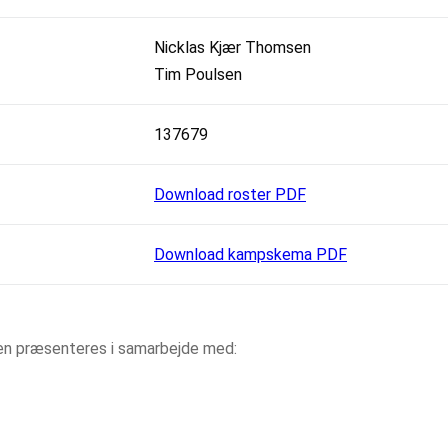
Nicklas Kjær Thomsen
Tim Poulsen
137679
Download roster PDF
Download kampskema PDF
aen præsenteres i samarbejde med:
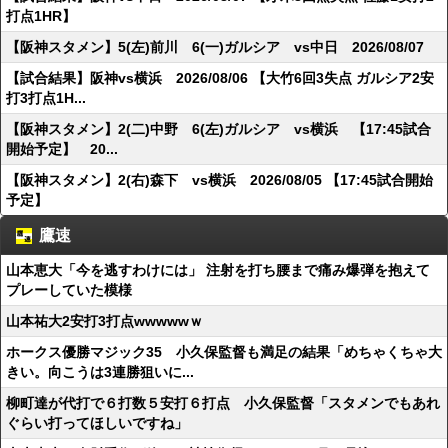
打点1HR】
【阪神スタメン】5(左)前川 6(一)ガルシア vs中日 2026/08/07
【試合結果】阪神vs横浜 2026/08/06 【大竹6回3失点 ガルシア2安
打3打点1H...
【阪神スタメン】2(二)中野 6(左)ガルシア vs横浜 【17:45試合
開始予定】 20...
【阪神スタメン】2(右)森下 vs横浜 2026/08/05 【17:45試合開始
予定】
鷹速
山本恵大「今を逃すわけには」 注射を打ち腰まで痛み爆弾を抱えて
プレーしていた模様
山本祐大2安打3打点wwwwwｗ
ホークス優勝マジック35 小久保監督も満足の結果「めちゃくちゃ大
きい。向こうは3連勝狙いに...
柳町達が代打で６打数５安打６打点 小久保監督「スタメンでもあれ
ぐらい打ってほしいですね」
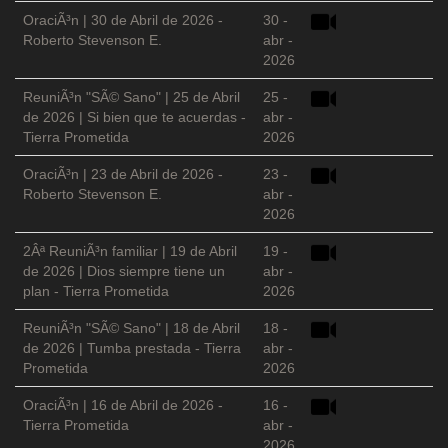
OraciÃ³n | 30 de Abril de 2026 -
30 -
Roberto Stevenson E.
abr -
2026
ReuniÃ³n "SÃ© Sano" | 25 de Abril
25 -
de 2026 | Si bien que te acuerdas -
abr -
Tierra Prometida
2026
OraciÃ³n | 23 de Abril de 2026 -
23 -
Roberto Stevenson E.
abr -
2026
2Âª ReuniÃ³n familiar | 19 de Abril
19 -
de 2026 | Dios siempre tiene un
abr -
plan - Tierra Prometida
2026
ReuniÃ³n "SÃ© Sano" | 18 de Abril
18 -
de 2026 | Tumba prestada - Tierra
abr -
Prometida
2026
OraciÃ³n | 16 de Abril de 2026 -
16 -
Tierra Prometida
abr -
2026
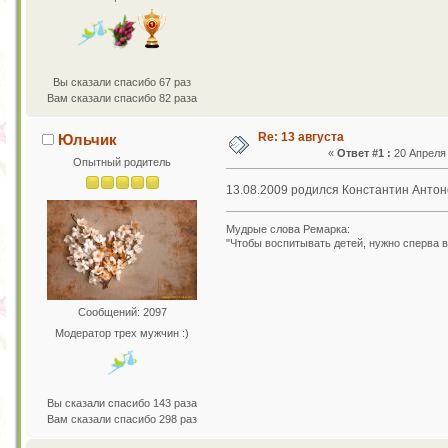
Вы сказали спасибо 67 раз
Вам сказали спасибо 82 раза
Re: 13 августа
Юльчик
«
Ответ #1 :
20 Апреля 
Опытный родитель
13.08.2009 родился Константин Антоно
Мудрые слова Ремарка:
"Чтобы воспитывать детей, нужно сперва в
Сообщений: 2097
Модератор трех мужчин :)
Вы сказали спасибо 143 раза
Вам сказали спасибо 298 раз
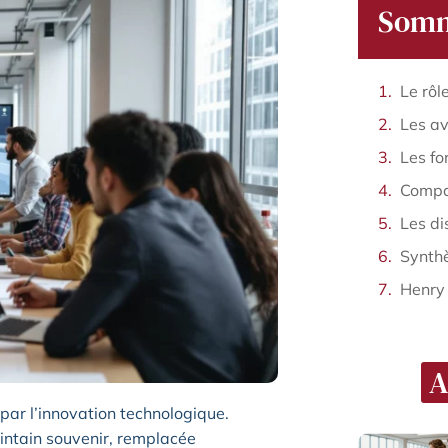
Somm
Henry
A
par l’innovation technologique.
ointain souvenir, remplacée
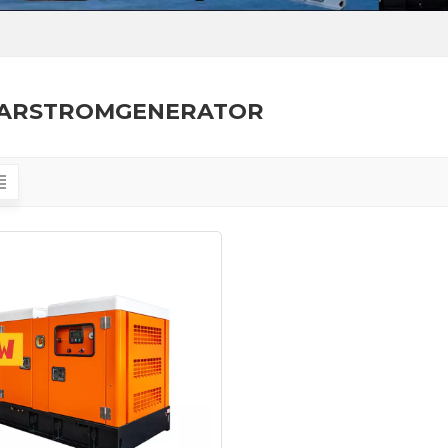
ARSTROMGENERATOR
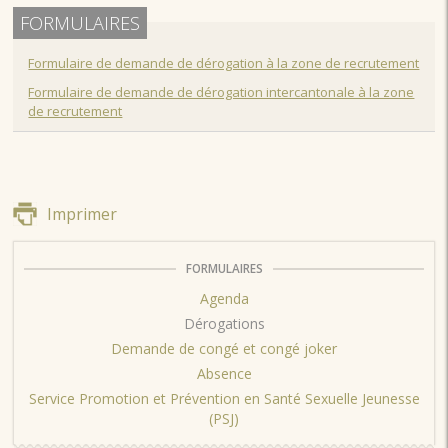
FORMULAIRES
Formulaire de demande de dérogation à la zone de recrutement
Formulaire de demande de dérogation intercantonale à la zone
de recrutement
Imprimer
FORMULAIRES
Agenda
Dérogations
Demande de congé et congé joker
Absence
Service Promotion et Prévention en Santé Sexuelle Jeunesse
(PSJ)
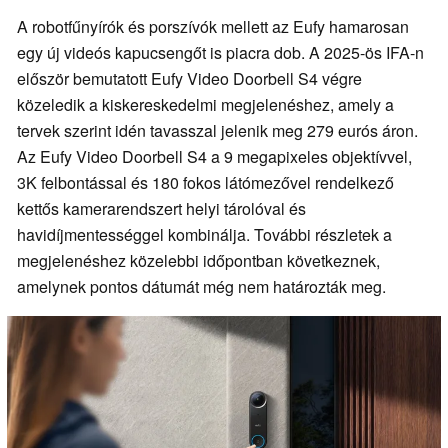
A robotfűnyírók és porszívók mellett az Eufy hamarosan
egy új videós kapucsengőt is piacra dob. A 2025-ös IFA-n
először bemutatott Eufy Video Doorbell S4 végre
közeledik a kiskereskedelmi megjelenéshez, amely a
tervek szerint idén tavasszal jelenik meg 279 eurós áron.
Az Eufy Video Doorbell S4 a 9 megapixeles objektívvel,
3K felbontással és 180 fokos látómezővel rendelkező
kettős kamerarendszert helyi tárolóval és
havidíjmentességgel kombinálja. További részletek a
megjelenéshez közelebbi időpontban következnek,
amelynek pontos dátumát még nem határozták meg.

__________________________________________________

| Task to carry out |
All entries above are to be reproduced exactly, with no pictures.

| Output below |
Nicklas Kjær Thomsen
Tim Poulsen
137679
Download roster PDF
Download kampskema PDF
aen præsenteres i samarbejde med:
打点1HR】
【阪神スタメン】5(左)前川 6(一)ガルシア vs中日 2026/08/07
【試合結果】阪神vs横浜 2026/08/06 【大竹6回3失点 ガルシア2安
打3打点1H...
【阪神スタメン】2(二)中野 6(左)ガルシア vs横浜 【17:45試合
開始予定】 20...
【阪神スタメン】2(右)森下 vs横浜 2026/08/05 【17:45試合開始
予定】
鷹速
山本恵大「今を逃すわけには」 注射を打ち腰まで痛み爆弾を抱えて
プレーしていた模様
山本祐大2安打3打点wwwwwｗ
ホークス優勝マジック35 小久保監督も満足の結果「めちゃくちゃ大
きい。向こうは3連勝狙いに...
柳町達が代打で６打数５安打６打点 小久保監督「スタメンでもあれ
ぐらい打ってほしいですね」
OraciÃ³n | 30 de Abril de 2026 -
30 -
Roberto Stevenson E.
abr -
2026
ReuniÃ³n "SÃ© Sano" | 25 de Abril
25 -
de 2026 | Si bien que te acuerdas -
abr -
Tierra Prometida
2026
OraciÃ³n | 23 de Abril de 2026 -
23 -
Roberto Stevenson E.
abr -
2026
2Âª ReuniÃ³n familiar | 19 de Abril
19 -
de 2026 | Dios siempre tiene un
abr -
plan - Tierra Prometida
2026
ReuniÃ³n "SÃ© Sano" | 18 de Abril
18 -
de 2026 | Tumba prestada - Tierra
abr -
Prometida
2026
OraciÃ³n | 16 de Abril de 2026 -
16 -
Tierra Prometida
abr -
2026
Вы сказали спасибо 67 раз
Вам сказали спасибо 82 раза
Re: 13 августа
Юльчик
«
Ответ #1 :
20 Апреля 
Опытный родитель
13.08.2009 родился Константин Антоно
Мудрые слова Ремарка:
"Чтобы воспитывать детей, нужно сперва в
Сообщений: 2097
Модератор трех мужчин :)
Вы сказали спасибо 143 раза
Вам сказали спасибо 298 раз
Somm
Henry
A
par l’innovation technologique.
ointain souvenir, remplacée
ARSTROMGENERATOR
FORMULAIRES
Formulaire de demande de dérogation à la zone de recrutement
Formulaire de demande de dérogation intercantonale à la zone
de recrutement
Imprimer
FORMULAIRES
Agenda
Dérogations
Demande de congé et congé joker
Absence
Service Promotion et Prévention en Santé Sexuelle Jeunesse
(PSJ)
A robotfűnyírók és porszívók mellett az Eufy hamarosan
egy új videós kapucsengőt is piacra dob. A 2025-ös IFA-n
először bemutatott Eufy Video Doorbell S4 végre
közeledik a kiskereskedelmi megjelenéshez, amely a
tervek szerint idén tavasszal jelenik meg 279 eurós áron.
Az Eufy Video Doorbell S4 a 9 megapixeles objektívvel,
3K felbontással és 180 fokos látómezővel rendelkező
kettős kamerarendszert helyi tárolóval és
havidíjmentességgel kombinálja. További részletek a
megjelenéshez közelebbi időpontban következnek,
amelynek pontos dátumát még nem határozták meg.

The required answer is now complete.